|The studies reported in this thesis address the physiological role of an antibiotic resistance gene arr, followed by establishment of the arr knockout strains (generated during the investigation) for drug testing and mutation spectrum analyses. The first chapter (CHAPTER 1) provides a general background on tuberculosis disease, its prevalence, drug regimen used and various hypotheses on the rise in drug resistance strains. I then focus on the various Rif resistance mechanisms and discuss in detail about one of the modes of Rif resistance that arises due to its ADP-ribosylation. Literature related to Arr and other relevant aspects is discussed. In the next section, I introduce M. smegmatis as surrogate model for M. tuberculosis in overcoming the difficulties associated with the direct use of M. tuberculosis. The second chapter (CHAPTER 2) includes “Materials and Methods” section where detailed information on all the methods and resources used for the execution of experiments is provided. It is then followed by an account of the investigations carried out in this study in two chapters (CHAPTERS 3 and 4) and an appendix section.
I. Physiological role of Arr, an ADP-ribosyltransferase in M. smegmatis
Rifampicin ADP-ribosyltransferase (Arr) is conserved across various bacterial species and the transcript level of arr is upregulated during stress conditions. This led us to hypothesize that Arr has an additional role in cellular physiology. To address this question, we have generated M. smegmatis strains deleted for arr and shown that apart from its role in ADP-ribosylation, Arr has a role in conferring growth fitness advantage and in fatty acid biosynthesis. Stallings et al., (2011) showed interaction of Arr with MsmL11 ribosomal protein. L11 protein (encoded by rplK gene) is required to activate RelA for (p) ppGpp synthesis. In order to check if Arr has a role in (p) ppGpp biosynthesis pathway, LCMS analysis of metabolites was done and it was seen that M. smegmatis arr has compromised levels of the stress metabolite (p) ppGpp. Since M. smegmatis has RelA and an additional protein (MS_RHII-RSD) for (p) ppGpp synthesis, to study the role of Arr in (p) ppGpp synthesis pathways, we developed a heterologous model system (E. coli relA spoT mutant, deleted for genomic rplK gene and supported by Msm-rplK or the chimeric constructs of Eco-Msm-rplK). Our study shows that Arr interacts with the N-terminal of Msm L11 to synthesize ppGpp (tetraphosphate specifically). Finally, we show that Arr is involved in stress response pathways and has a role in ppGpp synthesis.

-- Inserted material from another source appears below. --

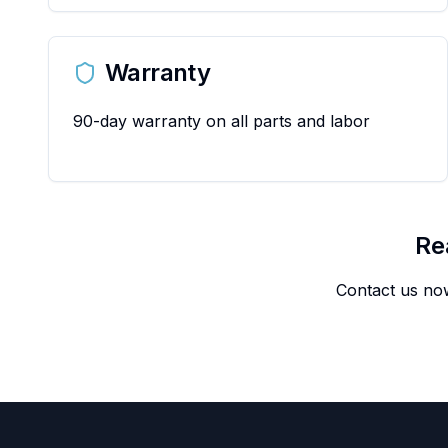
Warranty
90-day warranty on all parts and labor
Re
Contact us now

II. Establishment of M. smegmatis arr as surrogate for M. tuberculosis in drug testing and mutation analyses
Screening of Rif analogs in M. tuberculosis has constraints such as requirement of BSL3 facility, handling issues and longer time taken by the bacteria to grow. On the other hand, such analyses require use of high concentrations of Rif when M. smegmatis is used as a model. M. tuberculosis does not possess Arr but it is present in phylogenetically closely related Mycobactrium ulcerans. The M. smegmatis arr strains show minimum inhibitory concentration (MIC) for Rif, similar to that for M. tuberculosis. The MICs for isoniazid, pyrazinamide, ethambutol, ciprofloxacin and streptomycin were essentially unaltered for M. smegmatis arr. So we propose that M. smegmatis arr can be used to screen for Rif analogs either alone or in combination with other anti-TB drugs.
Spontaneous resistance to Rif is used in studying roles of various DNA repair genes i.e. by analyzing mutations in rpoB (encoding the subunit of RNA polymerase) causing Rif resistance. These analyses use high concentrations of Rif when M. smegmatis is used as model. Such non-physiologically high concentrations of drug may induce alternate mechanisms of DNA damage. The M. smegmatis arr strains show minimum inhibitory concentration (MIC) for Rif which is similar to that for M. tuberculosis. The growth profiles and mutation spectrum of M. smegmatis arr and arrudgB (udgB encodes a DNA repair enzyme that excises uracil) strains were similar to their counterparts wild type for arr. However, the mutation spectrum of M. smegmatis fpgarr strain differed somewhat from that of the M. smegmatis fpg strain (fpg encodes a DNA repair enzyme that excises 8-oxo-G). Our studies suggest M. smegmatis arr strain as an ideal model system in drug testing and mutation spectrum determination in DNA repair studies.
The procedure used for characterising metabolite profile is given in appendix section.